Exciting stuff! Does present some challenges...noticed my gorilla grain doesn't work properly on a 2K timeline, for instance, I'm sure little things like that will pop up...
Might just be my numbers addled brain but I think this process looks better, too, as far as the LA7200, even some of the stuff on the edges I guess I was squishing it a bit, before.
Investigate about do the resample in a linear space, this make better results, but AE default interpolation is bilinear :S maybe some Avisynth genie here to do it on a linear gamma?
@kellar42 no, no, no...you may have already figured it out by now but at the 2554x1080 frame size the pixel aspect ratio is 1.0 and it's only when it's in squeezed form, on a 1920x1080 frame, that it's a 1.33 pixel aspect ratio.
I can't say 100% for sure but doing transformations inside FCP is ultimately lower quality than Compressor (or Color for that matter). You'd want to export your timeline to one of the other two to actually render and not go straight out of FCP. That's just going on hearsay though, I don't run any of these, I just hear stuff. It's a similar situation with Premiere's engine versus After Effects.
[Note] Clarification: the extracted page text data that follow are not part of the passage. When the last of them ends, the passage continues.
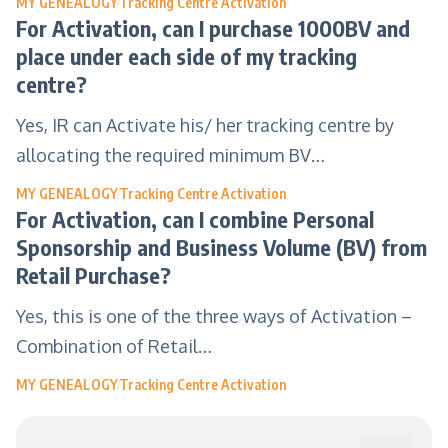
MY GENEALOGY
Tracking Centre Activation
For Activation, can I purchase 1000BV and
place under each side of my tracking
centre?
Yes, IR can Activate his/ her tracking centre by
allocating the required minimum BV…
MY GENEALOGY
Tracking Centre Activation
For Activation, can I combine Personal
Sponsorship and Business Volume (BV) from
Retail Purchase?
Yes, this is one of the three ways of Activation –
Combination of Retail…
MY GENEALOGY
Tracking Centre Activation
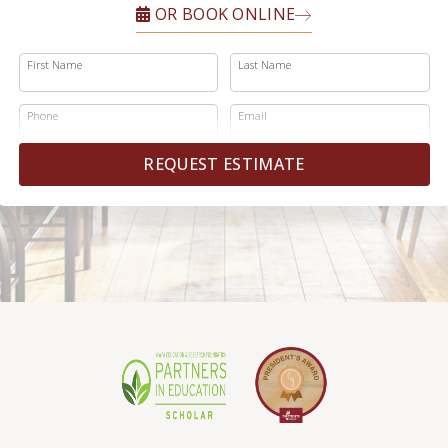
OR BOOK ONLINE
First Name
Last Name
Phone
Email
REQUEST ESTIMATE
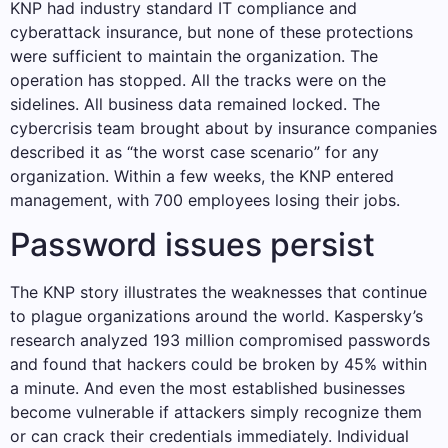
KNP had industry standard IT compliance and
cyberattack insurance, but none of these protections
were sufficient to maintain the organization. The
operation has stopped. All the tracks were on the
sidelines. All business data remained locked. The
cybercrisis team brought about by insurance companies
described it as “the worst case scenario” for any
organization. Within a few weeks, the KNP entered
management, with 700 employees losing their jobs.
Password issues persist
The KNP story illustrates the weaknesses that continue
to plague organizations around the world. Kaspersky’s
research analyzed 193 million compromised passwords
and found that hackers could be broken by 45% within
a minute. And even the most established businesses
become vulnerable if attackers simply recognize them
or can crack their credentials immediately. Individual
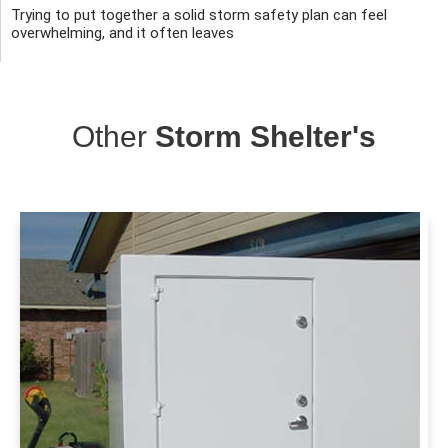
Trying to put together a solid storm safety plan can feel
overwhelming, and it often leaves
Other
Storm Shelter's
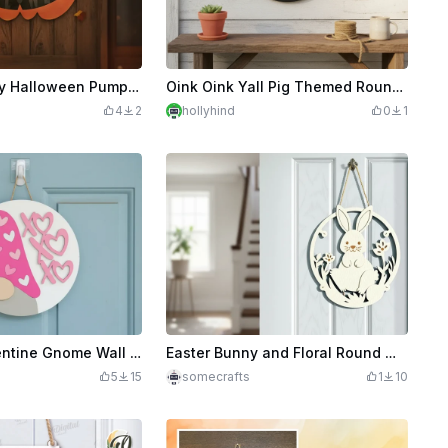
Layered Happy Halloween Pumpkin Door Sign
Oink Oink Yall Pig Themed Round Wall Hanging Sign
4
2
hollyhind
0
1
Laser Cut Valentine Gnome Wall Hanging Decoration with Hearts
Easter Bunny and Floral Round Wall Hanging Sign
5
15
somecrafts
1
10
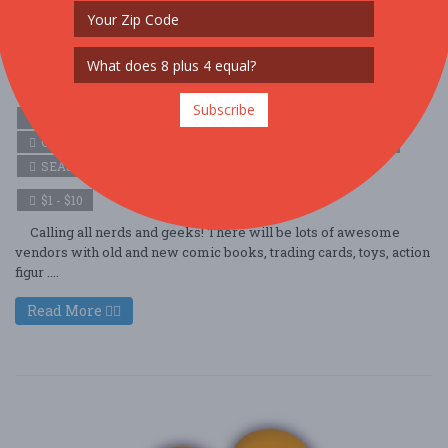
Vineland NJ Geeks and Nerds Festival
Oct. 18 - Oct 18, 2025
Ramoth Nazarene Church - Vineland, NJ USA
Subscribe
ARTS (ARTS & CRAFTS)
COMMUNITY (FAMILY & KIDS)
COMMUNITY (LOCAL / FAIR)
HOLIDAY (HALLOWEEN)
SEASONAL (FALL)
$1 - $10
Calling all nerds and geeks! There will be lots of awesome
vendors with old and new comic books, trading cards, toys, action
figur ....
Read More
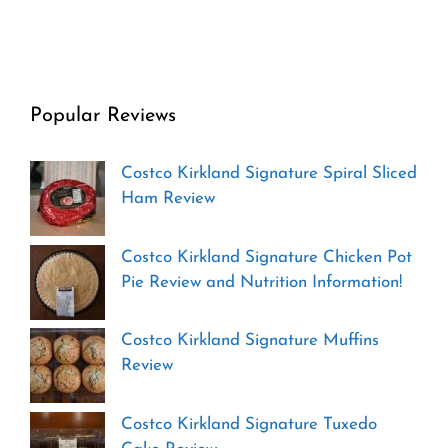
Popular Reviews
Costco Kirkland Signature Spiral Sliced
Ham Review
Costco Kirkland Signature Chicken Pot
Pie Review and Nutrition Information!
Costco Kirkland Signature Muffins
Review
Costco Kirkland Signature Tuxedo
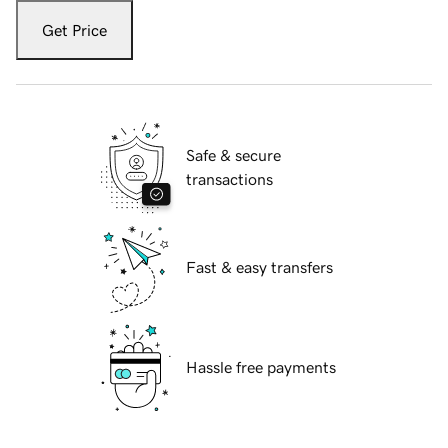
Get Price
Safe & secure
transactions
Fast & easy transfers
Hassle free payments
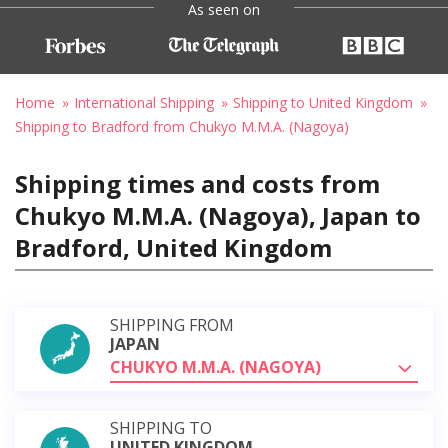
As seen on
Home
International Shipping
Shipping to United Kingdom
Shipping to Bradford from Chukyo M.M.A. (Nagoya)
Shipping times and costs from
Chukyo M.M.A. (Nagoya), Japan to
Bradford, United Kingdom
SHIPPING FROM
JAPAN
CHUKYO M.M.A. (NAGOYA)
SHIPPING TO
UNITED KINGDOM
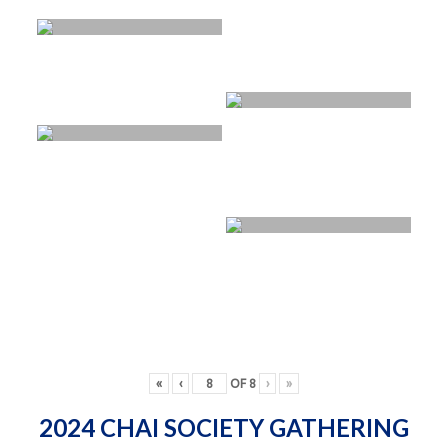
«
‹
OF
8
›
»
2024 CHAI SOCIETY GATHERING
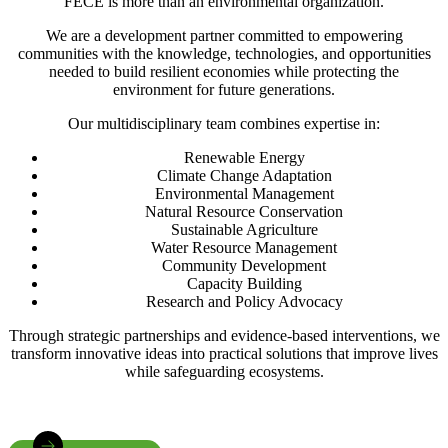
FECE is more than an environmental organization.
We are a development partner committed to empowering
communities with the knowledge, technologies, and opportunities
needed to build resilient economies while protecting the
environment for future generations.
Our multidisciplinary team combines expertise in:
Renewable Energy
Climate Change Adaptation
Environmental Management
Natural Resource Conservation
Sustainable Agriculture
Water Resource Management
Community Development
Capacity Building
Research and Policy Advocacy
Through strategic partnerships and evidence-based interventions, we
transform innovative ideas into practical solutions that improve lives
while safeguarding ecosystems.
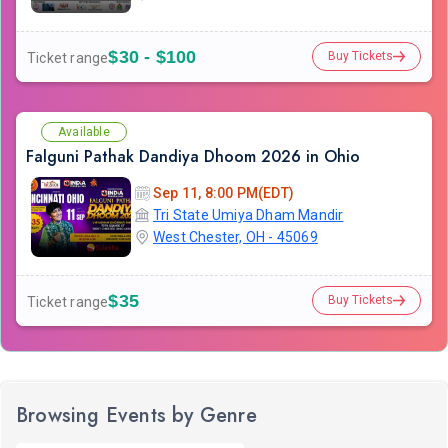
$30 - $100
Buy Tickets
Ticket range
Available
Falguni Pathak Dandiya Dhoom 2026 in Ohio
Sep 11, 8:00 PM(EDT)
Tri State Umiya Dham Mandir
West Chester, OH - 45069
$35
Buy Tickets
Ticket range
Browsing Events by Genre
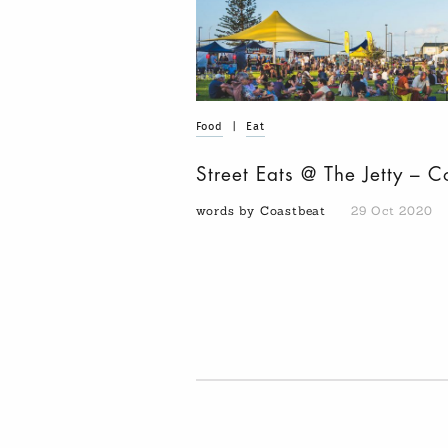
Food
|
Eat
Street Eats @ The Jetty – C
words by Coastbeat
29 Oct 2020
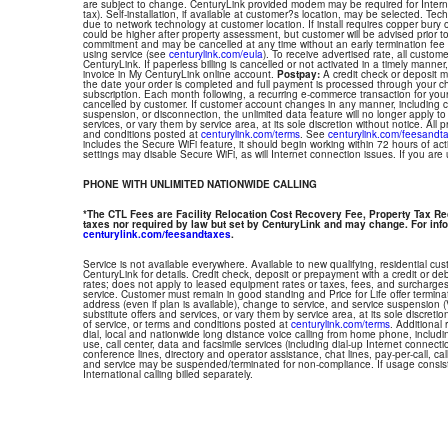
are subject to change. CenturyLink provided modem may be required for Interne
tax). Self-installation, if available at customer?s location, may be selected. Tec
due to network technology at customer location. If install requires copper bury or
could be higher after property assessment, but customer will be advised prior t
commitment and may be cancelled at any time without an early termination fee
using service (see
centurylink.com/eula
). To receive advertised rate, all custom
CenturyLink. If paperless billing is cancelled or not activated in a timely manne
invoice in My CenturyLink online account.
Postpay:
A credit check or deposit 
the date your order is completed and full payment is processed through your choi
subscription. Each month following, a recurring e-commerce transaction for your
cancelled by customer. If customer account changes in any manner, including ch
suspension, or disconnection, the unlimited data feature will no longer apply 
services, or vary them by service area, at its sole discretion without notice. All 
and conditions posted at
centurylink.com/terms
. See
centurylink.com/feesandt
includes the Secure WiFi feature, it should begin working within 72 hours of acti
settings may disable Secure WiFi, as will Internet connection issues. If you are
PHONE WITH UNLIMITED NATIONWIDE CALLING
*The CTL Fees are Facility Relocation Cost Recovery Fee, Property Tax R
taxes nor required by law but set by CenturyLink and may change. For info
centurylink.com/feesandtaxes
.
Service is not available everywhere. Available to new qualifying, residential cu
CenturyLink for details. Credit check, deposit or prepayment with a credit or deb
rates; does not apply to leased equipment rates or taxes, fees, and surcharges
service. Customer must remain in good standing and Price for Life offer termin
address (even if plan is available), change to service, and service suspension
substitute offers and services, or vary them by service area, at its sole discretio
of service, or terms and conditions posted at
centurylink.com/terms
. Additional 
dial, local and nationwide long distance voice calling from home phone, includ
use, call center, data and facsimile services (including dial-up Internet connect
conference lines, directory and operator assistance, chat lines, pay-per-call, ca
and service may be suspended/terminated for non-compliance. If usage consi
International calling billed separately.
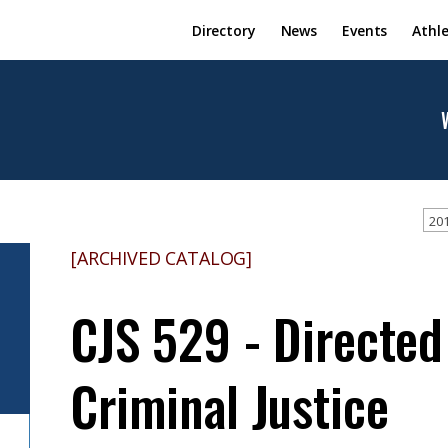
Directory
News
Events
Athle
201
[ARCHIVED CATALOG]
CJS 529 - Directed
Criminal Justice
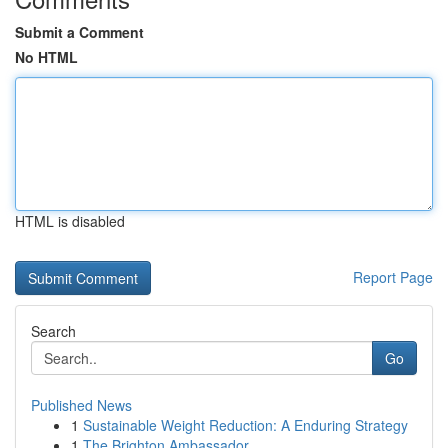
Submit a Comment
No HTML
HTML is disabled
Report Page
Search
Go
Published News
1
Sustainable Weight Reduction: A Enduring Strategy
1
The Brighton Ambassador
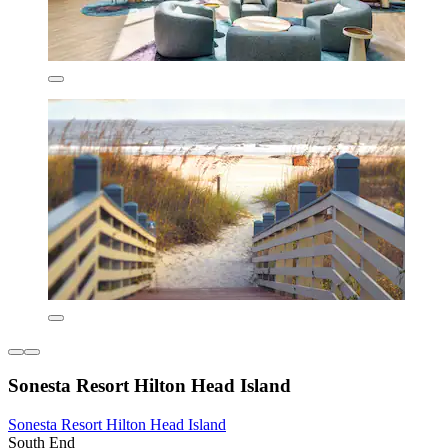
Sonesta Resort Hilton Head Island
Sonesta Resort Hilton Head Island
South End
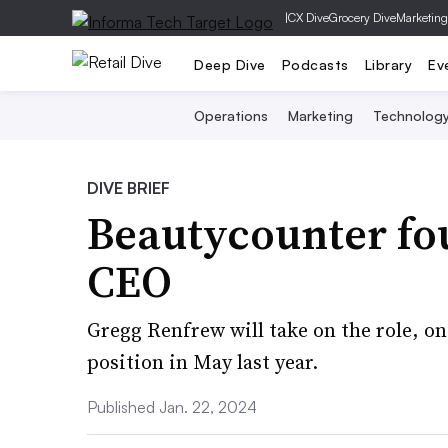
|
CX Dive
Grocery Dive
Marketing
Deep Dive
Podcasts
Library
Ev
Operations
Marketing
Technolog
DIVE BRIEF
Beautycounter fo
CEO
Gregg Renfrew will take on the role, on
position in May last year.
Published Jan. 22, 2024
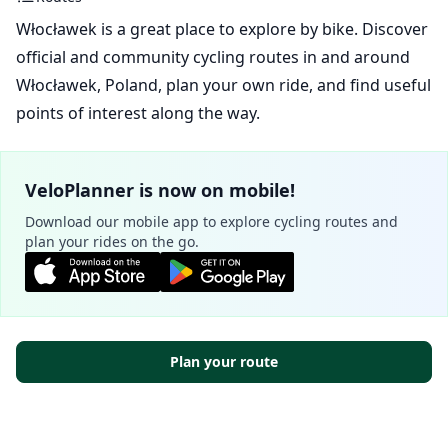
Włocławek is a great place to explore by bike. Discover
official and community cycling routes in and around
Włocławek, Poland, plan your own ride, and find useful
points of interest along the way.
VeloPlanner is now on mobile!
Download our mobile app to explore cycling routes and
plan your rides on the go.
Plan your route
Official routes - Włocławek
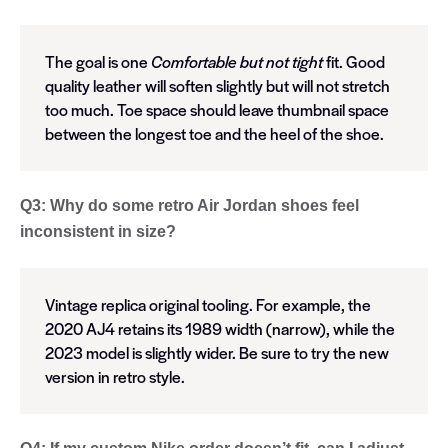
The goal is one
Comfortable but not tight
fit. Good
quality leather will soften slightly but will not stretch
too much. Toe space should leave thumbnail space
between the longest toe and the heel of the shoe.
Q3: Why do some retro Air Jordan shoes feel
inconsistent in size?
Vintage replica original tooling. For example, the
2020 AJ4 retains its 1989 width (narrow), while the
2023 model is slightly wider. Be sure to try the new
version in retro style.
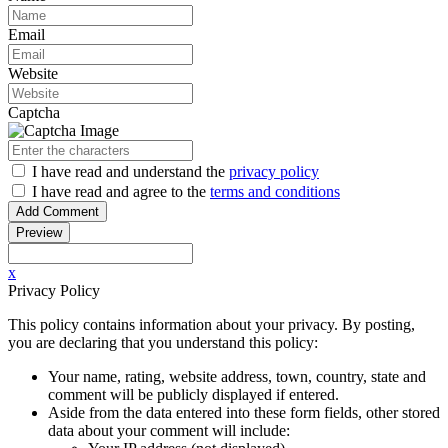
Email
Website
Captcha
I have read
and understand
the
privacy policy
I have read
and agree to
the
terms and conditions
x
Privacy Policy
This policy contains information about your privacy. By posting,
you are declaring that you understand this policy:
Your name, rating, website address, town, country, state and
comment will be publicly displayed if entered.
Aside from the data entered into these form fields, other stored
data about your comment will include:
It's fine, but the honest answer is the editor isn't the best place to actually render if you're looking to be really anal with the pixels.
@BurnetRhoades I know, I know, this ran through my head while doing it as well, but must be a compressor setting quirk, when I change the geometry to 2554x1080 but leave the pixel aspect ratio nothing happens...doesn't un-squeeze, but when I change both it gives me a perfect match of the After Effects footage :/.
Whatever is happening in compressor, once I understand why or get it right, I agree it'll be better than FCPX in the long run.
I almost prefaced my last post with 'I don't understand why this works, but this is what I'm finding...' haha...
@heradicattor in Compressor linear is listed as 'better' for resizing quality and 'statistical prediction' as best. I've been using the later. Should I not be? I like the compressor results better than AE so far but I thought that might have been the way I exported from AE.
For reference, a the compressor settings, and screenshot of a LA7200 file run through them (off-topic but this was before the Moon hack). Screenshot dimensions are not 2540x1080 because I captured them off a retina screen but the point is the aspect ratio is correct, exactly as it would be from AE. Weird, but it's working.